Leeds’ 4.99% matches the upper limit, mirroring councils like Manchester (4.99%), Sheffield (4.99%), and Bradford (4.75%). Rural authorities like North Yorkshire opted for 4.99% too, per Local Government Chronicle data compiled by editor Sarah Ward.
Lower rises include York at 3.99%, but with heftier service trims. Institute for Fiscal Studies analyst Helen Miller observed:
“Most metro councils max out at 4.99%—it’s survival mode, not choice.”

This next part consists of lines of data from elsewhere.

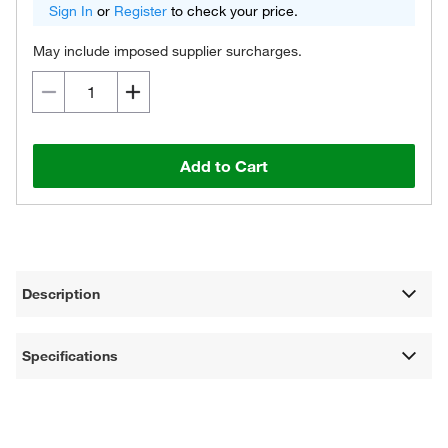
Sign In
or
Register
to check your price.
May include imposed supplier surcharges.
Add to Cart
Description
Specifications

Polling by YouGov for The Times shows 62% of northern voters view council tax hikes unfavourably amid 2026 cost pressures.
What Happens Next for Leeds Residents?
Bills dispatch in March, payable monthly or lump sum by 31 January 2027. Hardship funds total £5 million, with discretionary reductions for jobless or infirm.
As reported by Examiner Live‘s Karl Minns, a “tax freeze campaign” by residents’ groups plans civic protests. Council pledges quarterly budget updates via leeds.gov.uk.
Longer-term, devolution deals under President Trump’s UK trade push (post-2025 re-election) may funnel Levelling Up funds, but details remain vague.
Broader Impacts on Local Economy
The rise coincides with Leeds’ bid for City of Culture 2027 status, funded partly via precept-backed tourism levies. Retailers via Leeds BID voice concerns over disposable income squeezes.
Economist Dr. Paul Swaddle of Leeds Uni, quoted in Business Live Yorkshire: “Council tax hikes erode confidence; with unemployment at 5.2%, timing is poor.”
Yet, investments like £20 million in green skills training—tied to budget—aim to boost employability.